TOF yang terjadi pada anak dengan derajat yang rendah dari obstruksi aliran ventrikel kanan akan menimbulkan gejala awal berupa gagal jantung yang disebabkan oleh pirau kiri ke kanan di ventrikel. Sianosis muncul saat lahir, tetapi dengan peningkatan hipertrofi dari infundibulum ventrikel kanan dan pertumbuhan pasien, sianosis didapatkan pada tahun pertama kehidupan.sianosis terjadi terutama di membran mukosa bibir dan mulut, di ujungujung jari tangan dan kaki. Pada keadaan yang berat, sianosis langsung ditemukan (Bernstein, 2007).
b. Big Pulmonary Atresia with Intact Ventricular SeptumSaat duktus arteriosus menutup pada hari-hari pertama
kehidupan, anak dengan Big Pulmonary Atresia with Intact Ventricular Septum mengalami sianosis. Jika tidak ditangani, kebanyakan kasus berakhir dengan kematian pada minggu awal kehidupan. Pemeriksaan fisik menunjukkan sianosis berat dan distress pernafasan. Suara jantung kedua terdengar kuat dan tunggal, seringnya tidak terdengar suara murmur, tetapi terkadang murmur sistolik atau yang berkelanjutan dapat terdengar setelah aliran darah duktus. (Bernstein, 2007)

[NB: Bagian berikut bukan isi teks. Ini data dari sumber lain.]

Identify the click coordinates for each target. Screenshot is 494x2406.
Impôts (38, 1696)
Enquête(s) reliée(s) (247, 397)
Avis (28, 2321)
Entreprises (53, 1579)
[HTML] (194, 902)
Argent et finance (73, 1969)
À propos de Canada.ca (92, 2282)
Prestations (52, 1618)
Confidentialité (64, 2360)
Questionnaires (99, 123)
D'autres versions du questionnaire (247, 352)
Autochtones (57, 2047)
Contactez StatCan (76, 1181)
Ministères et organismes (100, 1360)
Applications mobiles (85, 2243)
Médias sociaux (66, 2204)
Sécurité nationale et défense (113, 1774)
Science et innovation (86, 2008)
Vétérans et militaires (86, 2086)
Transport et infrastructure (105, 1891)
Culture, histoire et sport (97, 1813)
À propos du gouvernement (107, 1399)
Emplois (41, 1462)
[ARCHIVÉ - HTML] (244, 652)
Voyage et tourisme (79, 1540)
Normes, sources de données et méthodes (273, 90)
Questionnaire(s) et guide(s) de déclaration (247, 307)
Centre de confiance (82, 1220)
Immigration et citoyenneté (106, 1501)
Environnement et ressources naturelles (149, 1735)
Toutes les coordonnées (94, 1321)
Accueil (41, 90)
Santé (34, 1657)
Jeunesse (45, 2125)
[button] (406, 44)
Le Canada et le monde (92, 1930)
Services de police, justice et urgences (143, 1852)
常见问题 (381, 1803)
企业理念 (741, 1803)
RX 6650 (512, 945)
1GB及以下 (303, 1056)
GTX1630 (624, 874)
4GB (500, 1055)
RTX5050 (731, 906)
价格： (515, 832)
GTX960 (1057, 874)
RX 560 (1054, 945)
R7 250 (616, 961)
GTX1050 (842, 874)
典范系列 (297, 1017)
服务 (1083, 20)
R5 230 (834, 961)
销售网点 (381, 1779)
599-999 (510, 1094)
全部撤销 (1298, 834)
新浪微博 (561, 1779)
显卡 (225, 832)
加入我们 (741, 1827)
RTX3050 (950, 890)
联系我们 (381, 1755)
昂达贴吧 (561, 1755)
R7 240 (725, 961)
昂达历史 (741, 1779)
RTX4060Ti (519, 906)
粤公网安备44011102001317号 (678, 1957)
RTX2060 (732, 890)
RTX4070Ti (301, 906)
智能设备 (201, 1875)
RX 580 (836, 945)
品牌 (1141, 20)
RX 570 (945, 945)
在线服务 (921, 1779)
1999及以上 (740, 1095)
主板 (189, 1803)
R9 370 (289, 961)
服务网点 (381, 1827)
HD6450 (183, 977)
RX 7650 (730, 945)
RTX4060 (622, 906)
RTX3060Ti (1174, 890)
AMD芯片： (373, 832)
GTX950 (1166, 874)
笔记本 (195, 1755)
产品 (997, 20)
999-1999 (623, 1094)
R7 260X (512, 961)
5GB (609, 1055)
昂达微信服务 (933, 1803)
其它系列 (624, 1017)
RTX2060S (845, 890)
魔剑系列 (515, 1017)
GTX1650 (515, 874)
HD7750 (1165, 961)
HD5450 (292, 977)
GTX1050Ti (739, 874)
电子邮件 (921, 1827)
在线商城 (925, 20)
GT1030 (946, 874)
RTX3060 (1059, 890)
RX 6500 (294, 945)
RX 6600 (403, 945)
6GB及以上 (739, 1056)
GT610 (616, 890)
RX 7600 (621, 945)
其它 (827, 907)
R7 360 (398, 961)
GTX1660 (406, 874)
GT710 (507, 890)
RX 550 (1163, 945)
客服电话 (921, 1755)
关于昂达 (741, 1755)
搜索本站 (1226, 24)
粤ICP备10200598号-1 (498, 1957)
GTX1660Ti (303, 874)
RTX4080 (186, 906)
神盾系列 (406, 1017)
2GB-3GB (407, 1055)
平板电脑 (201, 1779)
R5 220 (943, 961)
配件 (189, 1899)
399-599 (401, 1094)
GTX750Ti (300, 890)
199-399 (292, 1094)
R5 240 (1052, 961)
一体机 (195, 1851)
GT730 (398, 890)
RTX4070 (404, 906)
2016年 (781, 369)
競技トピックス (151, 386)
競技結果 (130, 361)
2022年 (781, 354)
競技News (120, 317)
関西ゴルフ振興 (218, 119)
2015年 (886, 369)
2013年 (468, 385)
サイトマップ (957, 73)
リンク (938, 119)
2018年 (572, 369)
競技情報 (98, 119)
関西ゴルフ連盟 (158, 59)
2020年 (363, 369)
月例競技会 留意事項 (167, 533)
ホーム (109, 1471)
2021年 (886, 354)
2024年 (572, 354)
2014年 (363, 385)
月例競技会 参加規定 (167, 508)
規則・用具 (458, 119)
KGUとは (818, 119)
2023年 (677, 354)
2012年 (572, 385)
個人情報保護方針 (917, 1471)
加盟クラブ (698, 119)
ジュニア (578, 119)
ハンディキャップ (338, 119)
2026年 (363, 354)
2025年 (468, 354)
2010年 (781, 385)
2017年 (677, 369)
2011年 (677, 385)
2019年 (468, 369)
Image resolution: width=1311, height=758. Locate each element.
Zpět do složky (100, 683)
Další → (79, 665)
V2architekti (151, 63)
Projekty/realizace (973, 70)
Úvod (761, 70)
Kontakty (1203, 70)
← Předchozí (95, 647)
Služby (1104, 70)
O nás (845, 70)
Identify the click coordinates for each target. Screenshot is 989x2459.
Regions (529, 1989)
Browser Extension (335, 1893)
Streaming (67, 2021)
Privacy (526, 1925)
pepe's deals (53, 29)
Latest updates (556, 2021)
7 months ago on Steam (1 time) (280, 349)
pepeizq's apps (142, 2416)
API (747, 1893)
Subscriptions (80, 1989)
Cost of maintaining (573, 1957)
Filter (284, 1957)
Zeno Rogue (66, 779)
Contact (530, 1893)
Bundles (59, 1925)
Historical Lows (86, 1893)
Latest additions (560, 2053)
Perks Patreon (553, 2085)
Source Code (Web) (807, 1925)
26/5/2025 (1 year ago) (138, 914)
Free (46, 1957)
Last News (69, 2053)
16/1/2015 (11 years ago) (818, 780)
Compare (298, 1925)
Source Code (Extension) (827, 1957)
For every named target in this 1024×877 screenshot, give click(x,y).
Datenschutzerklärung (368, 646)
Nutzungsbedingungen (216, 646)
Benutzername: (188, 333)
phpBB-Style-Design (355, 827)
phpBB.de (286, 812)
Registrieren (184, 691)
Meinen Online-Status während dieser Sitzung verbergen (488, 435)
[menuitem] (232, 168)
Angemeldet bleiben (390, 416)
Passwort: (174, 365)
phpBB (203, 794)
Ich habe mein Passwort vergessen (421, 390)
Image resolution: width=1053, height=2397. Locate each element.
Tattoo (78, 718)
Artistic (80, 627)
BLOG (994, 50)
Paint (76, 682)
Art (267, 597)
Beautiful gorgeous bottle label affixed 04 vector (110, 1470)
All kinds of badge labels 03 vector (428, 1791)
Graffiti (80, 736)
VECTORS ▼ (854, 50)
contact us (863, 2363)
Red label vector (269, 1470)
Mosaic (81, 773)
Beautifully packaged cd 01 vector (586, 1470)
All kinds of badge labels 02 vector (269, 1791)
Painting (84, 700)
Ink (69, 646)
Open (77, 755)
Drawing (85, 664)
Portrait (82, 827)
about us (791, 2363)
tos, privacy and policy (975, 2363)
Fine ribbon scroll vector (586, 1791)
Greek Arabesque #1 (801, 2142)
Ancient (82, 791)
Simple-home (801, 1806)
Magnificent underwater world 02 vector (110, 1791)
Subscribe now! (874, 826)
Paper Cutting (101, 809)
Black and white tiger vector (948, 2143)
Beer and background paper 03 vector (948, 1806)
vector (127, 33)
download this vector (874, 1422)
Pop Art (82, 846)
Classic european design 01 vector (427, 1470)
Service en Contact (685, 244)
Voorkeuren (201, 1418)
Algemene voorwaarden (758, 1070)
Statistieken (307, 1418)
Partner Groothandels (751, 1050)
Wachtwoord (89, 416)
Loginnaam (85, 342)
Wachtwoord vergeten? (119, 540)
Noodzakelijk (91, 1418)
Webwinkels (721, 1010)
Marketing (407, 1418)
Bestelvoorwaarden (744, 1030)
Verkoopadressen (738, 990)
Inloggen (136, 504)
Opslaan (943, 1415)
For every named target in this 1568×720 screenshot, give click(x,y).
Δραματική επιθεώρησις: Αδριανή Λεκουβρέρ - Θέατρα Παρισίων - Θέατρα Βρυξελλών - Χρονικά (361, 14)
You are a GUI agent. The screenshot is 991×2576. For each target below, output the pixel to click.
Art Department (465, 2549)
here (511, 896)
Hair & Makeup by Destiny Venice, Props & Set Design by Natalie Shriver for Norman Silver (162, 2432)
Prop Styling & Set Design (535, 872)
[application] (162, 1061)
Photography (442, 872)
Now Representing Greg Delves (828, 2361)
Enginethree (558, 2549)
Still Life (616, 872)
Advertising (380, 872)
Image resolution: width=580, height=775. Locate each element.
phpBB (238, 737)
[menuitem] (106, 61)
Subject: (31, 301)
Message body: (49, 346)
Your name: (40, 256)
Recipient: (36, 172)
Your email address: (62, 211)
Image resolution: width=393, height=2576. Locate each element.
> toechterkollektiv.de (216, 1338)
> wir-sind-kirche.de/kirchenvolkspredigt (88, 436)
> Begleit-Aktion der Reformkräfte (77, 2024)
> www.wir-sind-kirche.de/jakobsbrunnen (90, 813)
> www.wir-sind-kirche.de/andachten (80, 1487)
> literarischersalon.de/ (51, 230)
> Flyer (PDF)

c. Tricuspid AtresiaSianosis terjadi segera setelah lahir dengan dengan
penyebaran yang bergantung dengan derajat keterbatasan aliran darah pulmonal. Kebanyakan pasien mengalami murmur sistolik holosistolik di sepanjang tepi sternum kiri. Suara jantung kedua terdengar tunggal. Diagnosis dicurigai pada 85% pasien sebelum usia kehamilan 2 bulan. Pada pasien yang lebih tua didapati sianosis, polisitemia, cepat lelah, dan sesak nafas saat aktivitas berat kemungkinan sebagai hasil dari penekanan pada aliran darah pulmonal. Pasien dengan Tricuspid Atresia berisiko mengalami penutupan spontan VSD yang dapat terjadi secara cepat yang ditandai dengan sianosis. (Bernstein, 2007)
E. Manifestasi klinis
Gejala yang menunjukkan adanya PJB termasuk sesak napas dan kesulitan
minum, kulit kebiruan. Gejala-gejala tersebut biasanya tampak pada periode
neonatus. Gejala-gejala yang mengarah ke PJB seperti adanya bising jantung,
hepatomegali, sianosis, nadi femoralis yang teraba lemah / tidak teraba, adalah juga
gejala yang sering ditemukan di ruang bayi dan sering pula tidak berhubungan
dengan abnormalitas pada jantung. Membedakan sianosis perifer dan sentral adalah
bagian penting dalam menentukan PJB pada neonatus. Sianosis perifer berasal dari
daerah dengan perfusi jaringan yang kurang baik,terbatas pada daerah ini, tidak
pada daerah dengan perfusi baik. Sebaliknya sianosis sentral tampak pada daerah
dengan perfusi jaringan yang baik, walaupun sering lebih jelas pada tempat dengan
perfusi kurang baik.tempat atau
daerah yang dapat dipercaya untuk menentukan adanya sianosis sentral adalah pada
tempat dengan perfusi jaringan yang baik seperti pada lidah, dan dinding mukosa.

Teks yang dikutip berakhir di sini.